There But Not There
Nell Freudenberger's Stories of Escape
by Nell Freudenberger
"Travel," Emerson wrote, "is a fool's paradise." In "Self-Reliance," an essay he wrote after cutting short a year abroad, Emerson wearily advised future generations that "the soul is no traveler; the wise man stays at home." Yet what Emerson experienced as his century hurtled toward its end seems to have little relevance to the backpacked and Let's Go-guided set of today: Privileged young Americans continue to scuff sneaker toes over the cliffs of Dover with a tenacity no terrorist threat can stem, ignoring the world-weary Emerson's advice. Despite Emerson's warnings, the siren song of travel continues to beckon.
Certainly it beckoned Nell Freudenberger, who, at 26, has already had an exciting life on this continent--a Harvard grad, Freudenberger shot up through dronedom at the New Yorker, came to the attention of the magazine's fiction editor, published a short story in said magazine's debut fiction issue, and went on to secure a six-figure deal for a book she hadn't written yet. (By comparison, at 26, Emerson was a Unitarian "supply" preacher, which sounds a lot like the ecclesiastical equivalent of "janitor.") One assumes that as a fellow student at Emerson's alma mater, Freudenberger would have encountered Emerson's warnings; if so, she's ignored them. The five stories in her new book, Lucky Girls--set in India and beyond--are marked by an obsession with travel and exoticism that would have curled Emerson's sideburns. Each story, even the lone one set on American soil, is infused with a sense of outsiderness, the geographical distances standing in for emotional ones.

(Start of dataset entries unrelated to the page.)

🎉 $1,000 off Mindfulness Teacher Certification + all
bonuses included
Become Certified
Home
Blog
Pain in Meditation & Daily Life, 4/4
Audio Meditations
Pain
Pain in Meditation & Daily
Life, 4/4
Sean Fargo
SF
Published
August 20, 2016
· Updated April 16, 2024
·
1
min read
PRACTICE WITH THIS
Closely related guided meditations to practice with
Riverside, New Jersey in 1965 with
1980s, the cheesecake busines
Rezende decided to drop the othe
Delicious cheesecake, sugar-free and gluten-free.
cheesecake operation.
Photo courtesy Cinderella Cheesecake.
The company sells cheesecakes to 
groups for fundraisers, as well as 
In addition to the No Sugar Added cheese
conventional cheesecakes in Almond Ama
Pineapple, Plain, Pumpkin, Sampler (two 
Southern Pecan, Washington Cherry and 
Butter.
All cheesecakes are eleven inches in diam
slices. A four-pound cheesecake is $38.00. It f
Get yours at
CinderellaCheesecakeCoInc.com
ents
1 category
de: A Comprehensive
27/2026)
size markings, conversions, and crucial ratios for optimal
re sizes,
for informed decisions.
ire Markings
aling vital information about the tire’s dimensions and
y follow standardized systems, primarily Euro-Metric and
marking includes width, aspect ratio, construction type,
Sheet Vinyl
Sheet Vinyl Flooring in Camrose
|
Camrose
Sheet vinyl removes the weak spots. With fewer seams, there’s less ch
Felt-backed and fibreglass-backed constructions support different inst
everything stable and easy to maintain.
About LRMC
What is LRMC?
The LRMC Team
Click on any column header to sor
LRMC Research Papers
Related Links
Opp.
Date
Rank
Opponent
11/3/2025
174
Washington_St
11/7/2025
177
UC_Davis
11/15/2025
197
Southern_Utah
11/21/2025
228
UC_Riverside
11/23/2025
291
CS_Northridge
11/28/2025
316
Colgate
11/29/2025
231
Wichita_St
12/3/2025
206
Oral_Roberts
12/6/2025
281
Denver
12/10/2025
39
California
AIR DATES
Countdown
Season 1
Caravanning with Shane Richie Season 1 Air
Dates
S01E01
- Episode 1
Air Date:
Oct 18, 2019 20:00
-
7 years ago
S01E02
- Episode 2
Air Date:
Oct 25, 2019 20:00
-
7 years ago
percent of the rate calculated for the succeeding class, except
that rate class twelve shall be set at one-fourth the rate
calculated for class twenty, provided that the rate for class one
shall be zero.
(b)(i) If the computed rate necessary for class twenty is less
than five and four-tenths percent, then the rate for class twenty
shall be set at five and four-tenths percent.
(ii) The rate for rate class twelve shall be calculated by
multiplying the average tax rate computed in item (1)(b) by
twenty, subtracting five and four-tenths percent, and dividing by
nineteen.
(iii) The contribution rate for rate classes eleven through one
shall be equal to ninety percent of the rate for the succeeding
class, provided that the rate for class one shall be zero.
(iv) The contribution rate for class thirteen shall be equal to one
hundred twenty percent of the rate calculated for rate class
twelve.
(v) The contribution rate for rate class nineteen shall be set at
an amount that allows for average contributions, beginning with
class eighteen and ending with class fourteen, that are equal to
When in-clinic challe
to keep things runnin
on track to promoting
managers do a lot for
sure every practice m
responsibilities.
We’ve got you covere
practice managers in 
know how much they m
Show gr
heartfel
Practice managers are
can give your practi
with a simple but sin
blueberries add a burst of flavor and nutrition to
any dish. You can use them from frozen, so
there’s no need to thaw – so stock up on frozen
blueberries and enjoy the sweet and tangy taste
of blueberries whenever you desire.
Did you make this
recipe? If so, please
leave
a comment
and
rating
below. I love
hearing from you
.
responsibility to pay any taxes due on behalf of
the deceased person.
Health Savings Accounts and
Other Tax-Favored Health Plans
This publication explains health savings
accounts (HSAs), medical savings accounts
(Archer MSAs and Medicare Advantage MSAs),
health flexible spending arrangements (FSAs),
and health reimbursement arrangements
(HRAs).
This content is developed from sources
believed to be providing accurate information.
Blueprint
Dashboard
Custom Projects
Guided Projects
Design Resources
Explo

Freudenberger's titular Lucky Girls capitalize on opportunities created for them long after the agoraphobic Emerson's lifetime; for these narrators, however, the ever-increasing span of the known world seems inversely related to their happiness.
Another curiously inverted relationship governs Lucky Girls: The more exotic the story's location, the more traditional the plot structure. Behind the sexy faux-'50s jacket design, beyond the orgy of literati names gracing the acknowledgements page, beyond Freudenberger's doll-perfect features and impossibly Teutonic last name, these are stories that have a sense of vocation as being stories--carefully plotted, fully formed, never melodramatic or preachy or mawkish or guilty of any of the basic sins of bad fiction. This is an excessively mannered fiction that makes me hunger for the sloppy instability of writing that feels tied up with risks; stories that take place not just on the geographic border between civilization and wilderness, but on an emotional one as well. And this, I think, is what Emerson inveighs against in "Self-Reliance" when he writes: "At home I dream that at Naples, at Rome, I can be intoxicated with beauty, and lose my sadness. I pack my trunk, embrace my friends, embark on the sea, and at last wake up in Naples, and there beside me is the stern fact, that sad self, unrelenting, identical, that I fled from."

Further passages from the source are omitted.